Wednesday, January 25, 2006

Quantitative Ambiguity

For fun one day at work, I started putting together a list of (mostly) vague quantitative terms. Here is our list thus far:

one
a couple
a few
some
a bunch
a majority
a lot
a whole lot
a slew
most
all

Somewhere in this list would be other terms like half, super-majority, and bazillion, but I think you get the drift.

In any case, I was listening to the radio this morning, and a reporter was asking a political strategist about domestic wiretapping. The conversation went like this:
"A recent survey showed 54% of Americans against this, and 42% in favor of it. Since a most of the public is against this..."

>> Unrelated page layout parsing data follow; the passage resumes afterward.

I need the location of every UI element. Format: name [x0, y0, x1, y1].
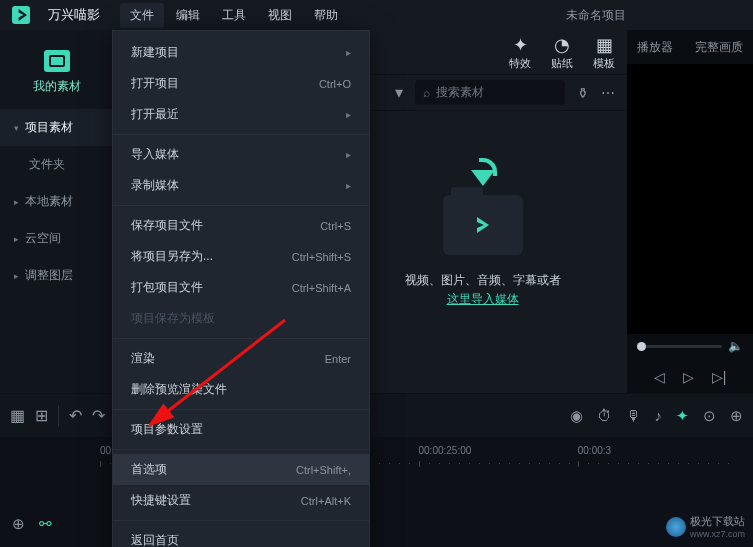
folder-icon [443, 195, 523, 255]
menu-item[interactable]: 打开项目Ctrl+O [113, 68, 369, 99]
dropzone-line: 视频、图片、音频、字幕或者 [405, 273, 561, 287]
file-menu-dropdown: 新建项目▸打开项目Ctrl+O打开最近▸导入媒体▸录制媒体▸保存项目文件Ctrl… [112, 30, 370, 547]
menu-file[interactable]: 文件 [120, 3, 164, 28]
mixer-icon[interactable]: ♪ [655, 407, 663, 425]
sidebar: 我的素材 ▾项目素材 文件夹 ▸本地素材 ▸云空间 ▸调整图层 ⧉ 🗑 [0, 30, 114, 437]
menu-item-label: 快捷键设置 [131, 492, 191, 509]
menu-item: 项目保存为模板 [113, 303, 369, 334]
volume-icon[interactable]: 🔈 [728, 339, 743, 353]
menu-item[interactable]: 保存项目文件Ctrl+S [113, 210, 369, 241]
menu-separator [113, 520, 369, 521]
menu-separator [113, 134, 369, 135]
menu-item-label: 首选项 [131, 461, 167, 478]
chevron-right-icon: ▸ [14, 197, 19, 207]
my-assets-tab[interactable]: 我的素材 [0, 50, 114, 95]
menu-item[interactable]: 首选项Ctrl+Shift+, [113, 454, 369, 485]
menu-item-label: 渲染 [131, 350, 155, 367]
speed-icon[interactable]: ⏱ [597, 407, 612, 425]
preview-progress[interactable]: 🔈 [627, 334, 753, 358]
app-name: 万兴喵影 [48, 6, 100, 24]
tab-label: 特效 [509, 56, 531, 71]
menu-view[interactable]: 视图 [268, 7, 292, 24]
menu-item[interactable]: 录制媒体▸ [113, 170, 369, 201]
watermark-url: www.xz7.com [690, 529, 745, 539]
tab-effects[interactable]: ✦特效 [509, 34, 531, 71]
more-icon[interactable]: ⋯ [601, 85, 615, 101]
divider [58, 406, 59, 426]
preview-panel: 播放器 完整画质 🔈 ◁ ▷ ▷| [627, 30, 753, 437]
menu-shortcut: Ctrl+S [320, 220, 351, 232]
menu-shortcut: Ctrl+Shift+, [296, 464, 351, 476]
template-icon: ▦ [593, 34, 615, 56]
submenu-arrow-icon: ▸ [346, 149, 351, 160]
submenu-arrow-icon: ▸ [346, 47, 351, 58]
grid2-icon[interactable]: ⊞ [35, 406, 48, 425]
menu-tools[interactable]: 工具 [222, 7, 246, 24]
add-track-icon[interactable]: ⊕ [12, 515, 25, 533]
menu-separator [113, 449, 369, 450]
progress-track[interactable] [637, 345, 722, 348]
undo-icon[interactable]: ↶ [69, 406, 82, 425]
ai-icon[interactable]: ✦ [676, 407, 689, 425]
dropzone-text: 视频、图片、音频、字幕或者这里导入媒体 [405, 271, 561, 309]
assets-icon [44, 50, 70, 72]
menu-item[interactable]: 返回首页 [113, 525, 369, 547]
search-icon: ⌕ [423, 86, 430, 100]
sidebar-item-cloud[interactable]: ▸云空间 [0, 220, 114, 257]
grid-icon[interactable]: ▦ [10, 406, 25, 425]
menu-item-label: 打包项目文件 [131, 279, 203, 296]
settings-icon[interactable]: ⊙ [703, 407, 716, 425]
zoom-in-icon[interactable]: ⊕ [730, 407, 743, 425]
sidebar-item-label: 本地素材 [25, 193, 73, 210]
chevron-down-icon: ▾ [14, 123, 19, 133]
tab-sticker[interactable]: ◔贴纸 [551, 34, 573, 71]
import-dropzone[interactable]: 视频、图片、音频、字幕或者这里导入媒体 [405, 195, 561, 309]
redo-icon[interactable]: ↷ [92, 406, 105, 425]
player-label: 播放器 [637, 39, 673, 56]
menu-separator [113, 409, 369, 410]
sidebar-item-project[interactable]: ▾项目素材 [0, 109, 114, 146]
sidebar-item-local[interactable]: ▸本地素材 [0, 183, 114, 220]
menu-item[interactable]: 项目参数设置 [113, 414, 369, 445]
timecode-tick: 00:00:25:00 [419, 445, 578, 471]
menu-item-label: 返回首页 [131, 532, 179, 547]
menu-shortcut: Enter [325, 353, 351, 365]
menu-edit[interactable]: 编辑 [176, 7, 200, 24]
menu-item[interactable]: 导入媒体▸ [113, 139, 369, 170]
menu-item[interactable]: 打开最近▸ [113, 99, 369, 130]
track-tools: ⊕ ⚯ [12, 515, 52, 533]
mic-icon[interactable]: 🎙 [626, 407, 641, 425]
tab-label: 模板 [593, 56, 615, 71]
prev-frame-button[interactable]: ◁ [654, 369, 665, 385]
import-link[interactable]: 这里导入媒体 [447, 292, 519, 306]
sparkle-icon: ✦ [509, 34, 531, 56]
menu-item[interactable]: 新建项目▸ [113, 37, 369, 68]
filter-icon[interactable]: ⚱ [577, 85, 589, 101]
search-placeholder: 搜索素材 [436, 84, 484, 101]
menu-item[interactable]: 删除预览渲染文件 [113, 374, 369, 405]
menu-item[interactable]: 打包项目文件Ctrl+Shift+A [113, 272, 369, 303]
next-frame-button[interactable]: ▷| [712, 369, 727, 385]
preview-viewport [627, 64, 753, 334]
tab-template[interactable]: ▦模板 [593, 34, 615, 71]
sort-dropdown[interactable]: ▾ [395, 83, 403, 102]
sidebar-item-label: 项目素材 [25, 119, 73, 136]
play-button[interactable]: ▷ [683, 369, 694, 385]
menu-shortcut: Ctrl+Alt+K [301, 495, 351, 507]
preview-header: 播放器 完整画质 [627, 30, 753, 64]
search-input[interactable]: ⌕ 搜索素材 [415, 80, 565, 105]
menu-item-label: 将项目另存为... [131, 248, 213, 265]
menu-help[interactable]: 帮助 [314, 7, 338, 24]
menu-item[interactable]: 快捷键设置Ctrl+Alt+K [113, 485, 369, 516]
progress-thumb[interactable] [637, 342, 646, 351]
menu-item[interactable]: 将项目另存为...Ctrl+Shift+S [113, 241, 369, 272]
sidebar-item-adjust[interactable]: ▸调整图层 [0, 257, 114, 294]
quality-label[interactable]: 完整画质 [695, 39, 743, 56]
my-assets-label: 我的素材 [0, 78, 114, 95]
link-icon[interactable]: ⚯ [39, 515, 52, 533]
menu-separator [113, 338, 369, 339]
marker-icon[interactable]: ◉ [570, 407, 583, 425]
sidebar-item-folder[interactable]: 文件夹 [0, 146, 114, 183]
menu-item[interactable]: 渲染Enter [113, 343, 369, 374]
project-title: 未命名项目 [566, 7, 626, 24]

Most? Look, I would accept over half, a majority, more are opposed, etc., but most? I just don't see it.

4 comments:

Kim said...

I don't see it either. It is a majority in the numerical sense of the word, but in practical terms, it looks like close split.

Neil said...

I think of something like 75% or greater when I hear "most".

Neil said...

Oh, and thanks for adding me to your links!

Daniel said...

Most is a funny word, it can be used as
a noun (I have the most!), and
an adjective (I am the most foolish!), and an
adverb (that was most interesting)
an improper adverb (I'll do most anything), and even a
pronoun (Most know better...)

In the context, the fellow is using it as an adjective (describing something having "most of" something else) to describe how the majority of Americans were against such and such - and this is an accepted usage.

If we neglect one or more ways in which a word is used, then even a correct usage can seem "off" to us.